Investigators are trying to understand the precise nature of the initial satcom log-on from Malaysia Airlines flight MH370, the first of seven exchanges which mark the only trace of the missing aircraft following its disappearance from surveillance radar.

The log-on request was initiated by the aircraft at 18:25UTC, just over an hour after the cessation of transponder and cockpit communications.

Australian Transport Safety Bureau investigators state, in a detailed analysis to help derive MH370’s subsequent track, that such a log-on was “not common” during cruise flight.

There are only a few reasons for a log-on, it says, among them a power interruption to the satellite data unit, loss of the link due to aircraft attitude, or a loss of critical systems.

Power interruption is considered a probable reason behind a similar aircraft-initiated log-on at 00:19 – the last of the seven satcom exchanges – a time when MH370’s fuel would have been nearing exhaustion.

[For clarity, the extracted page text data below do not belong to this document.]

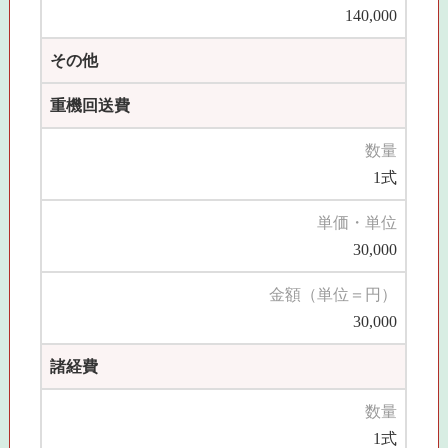
140,000
その他
重機回送費
数量
1式
単価・単位
30,000
金額（単位＝円）
30,000
諸経費
数量
1式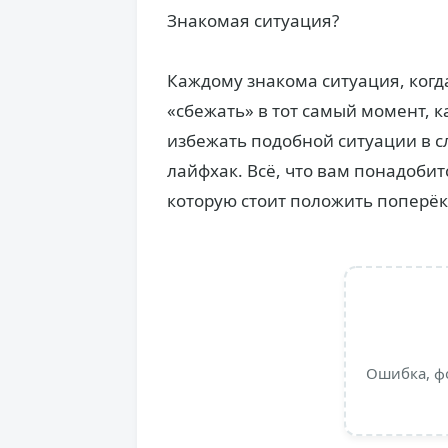
Знакомая ситуация?
Каждому знакома ситуация, когд
«сбежать» в тот самый момент, к
избежать подобной ситуации в с
лайфхак. Всё, что вам понадобит
которую стоит положить поперёк
Ошибка, ф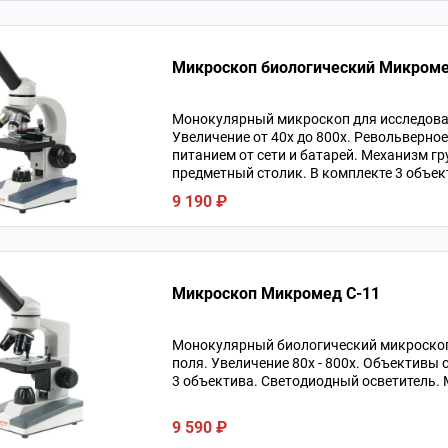
Микроскоп биологический Микромед
Монокулярный микроскоп для исследован
Увеличение от 40х до 800х. Револьверное
питанием от сети и батарей. Механизм г
предметный столик. В комплекте 3 объект
9 190 ₽
Микроскоп Микромед С-11
Монокулярный биологический микроскоп 
поля. Увеличение 80х - 800х. Объективы
3 объектива. Светодиодный осветитель. 
9 590 ₽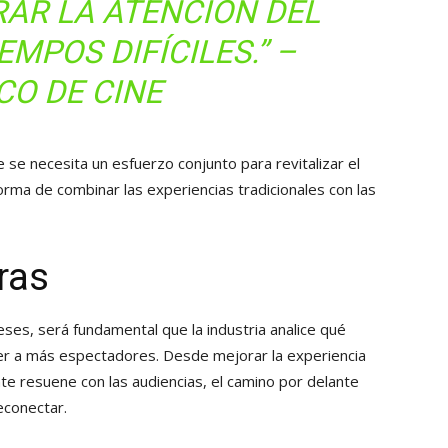
AR LA ATENCIÓN DEL
EMPOS DIFÍCILES.” –
CO DE CINE
e se necesita un esfuerzo conjunto para revitalizar el
forma de combinar las experiencias tradicionales con las
ras
ses, será fundamental que la industria analice qué
r a más espectadores. Desde mejorar la experiencia
te resuene con las audiencias, el camino por delante
econectar.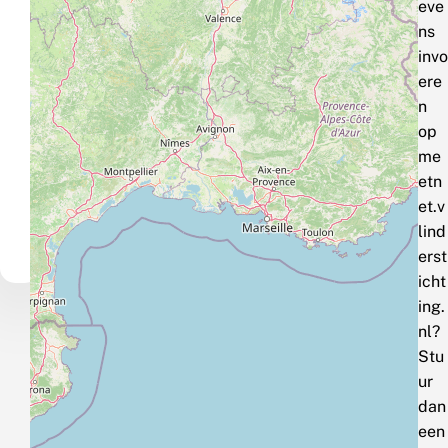
eve
ns
invo
ere
n
op
me
etn
et.v
lind
erst
icht
ing.
nl?
Stu
ur
dan
een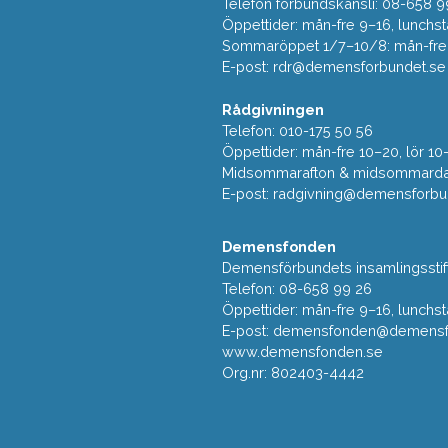
Telefon förbundskansli: 08-658 9
Öppettider: mån-fre 9–16, lunchst
Sommaröppet 1/7–10/8: mån-fre 9
E-post:
rdr@demensforbundet.se
Rådgivningen
Telefon: 010-175 50 56
Öppettider: mån-fre 10–20, lör 10
Midsommarafton & midsommarda
E-post:
radgivning@demensforbu
Demensfonden
Demensförbundets insamlingsstif
Telefon: 08-658 99 26
Öppettider: mån-fre 9–16, lunchst
E-post:
demensfonden@demensfo
www.demensfonden.se
Org.nr: 802403-4442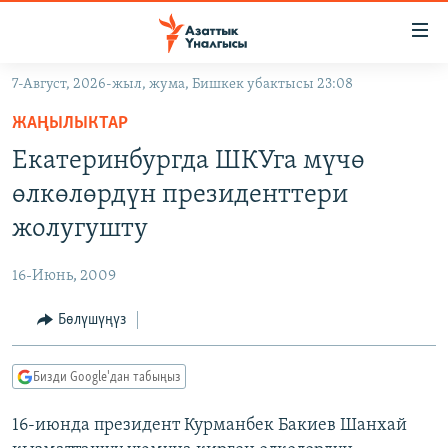
Линктер
Мазмунга
өтүңүз
7-Август, 2026-жыл, жума, Бишкек убактысы 23:08
Навигацияга
ЖАҢЫЛЫКТАР
өтүңүз
ЖАҢЫЛЫКТАР
КЫРГЫЗСТАН
Издөөгө
Екатеринбургда ШКУга мүчө
салыңыз
ДҮЙНӨ
КЫРГЫЗСТАН
өлкөлөрдүн президенттери
УКРАИНА
САЯСАТ
ДҮЙНӨ
жолугушту
АТАЙЫН ИЛИКТӨӨ
ЭКОНОМИКА
БОРБОР АЗИЯ
16-Июнь, 2009
ТВ ПРОГРАММАЛАР
МАДАНИЯТ
Бөлүшүңүз
ПОДКАСТ
БҮГҮН АЗАТТЫКТА
ӨЗГӨЧӨ ПИКИР
ЭКСПЕРТТЕР ТАЛДАЙТ
Бизди Google'дан табыңыз
БИЗ ЖАНА ДҮЙНӨ
Русский
16-июнда президент Курманбек Бакиев Шанхай
ДАНИСТЕ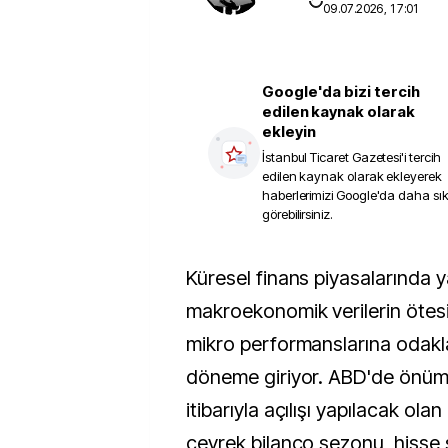
09.07.2026, 17:01
Google'da bizi tercih
edilen kaynak olarak
ekleyin
İstanbul Ticaret Gazetesi
'i tercih
edilen kaynak olarak ekleyerek
haberlerimizi Google'da daha sı
görebilirsiniz.
Küresel finans piyasalarında yatırımcılar,
makroekonomik verilerin ötesi
mikro performanslarına odakla
döneme giriyor. ABD'de önüm
itibarıyla açılışı yapılacak olan 
çeyrek bilanço sezonu, hisse 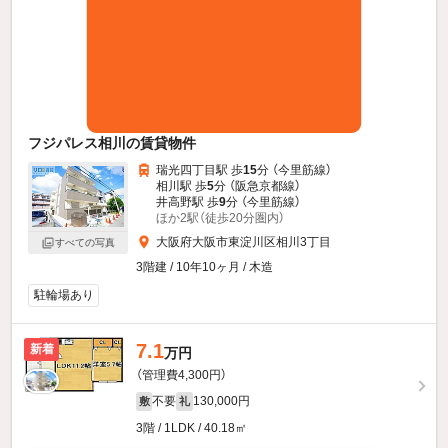
フジパレス相川の賃貸物件
瑞光四丁目駅 歩
15
分 （今里筋線）
相川駅 歩
5
分 （阪急京都線）
井高野駅 歩
9
分 （今里筋線）
ほか2駅（徒歩20分圏内）
大阪府大阪市東淀川区相川3丁目
すべての写真
3階建 / 10年10ヶ月 / 木造
駐輪場あり
7.1
新着
万円
（管理費4,300円）
不要
130,000円
敷
礼
3階 / 1LDK / 40.18㎡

The investigation states that flame-out of either engine would cut power to its corresponding AC electrical bus and that, once both engines stopped, power to the satellite data unit would have been temporarily interrupted.

Power would have been restored once the ram-air turbine deployed and the auxiliary power unit came on-line. The APU would have taken around 1min to start and the satellite data unit would have taken another 2min 40s to achieve the log-on at 00:19.

Interruption of the electrical power supply is “considered to be the most likely reason” for a satcom log-on request, says the inquiry.

But while fuel exhaustion and power loss could have generated the last log-on, the inquiry has yet to explain the first.

Power loss from either AC electrical bus would have automatically transferred power generation to its counterpart. But the inquiry indicates that this automatic switching would be “brief” and that the satellite data unit would have coped.

The inquiry says the initial log-on was “likely” to have resulted from a power interruption. But an interruption sufficient to generate a log-on request, it says, would have required either the loss of both electrical busses or a disabling of the automatic switching.

“As this power interruption was not due to engine flame-outs, it is possible that it was due to manual switching of the electrical system,” it states.

The inquiry offers no further analysis of this scenario beyond stating that the electrical system might have been operating in a different configuration from normal when the first engine flame-out occurred.

Around 90s after the first log-on request, the satcom log recorded communications from the in-flight entertainment system. A similar message would have been expected after the last log-on request but none was received – possibly indicating a complete loss of electrical power.

Five other satcom exchanges which occurred between the first and last log-on requests were all initiated by a ground station, and comprised routine interrogation messages to check that the connection to the aircraft was still operational.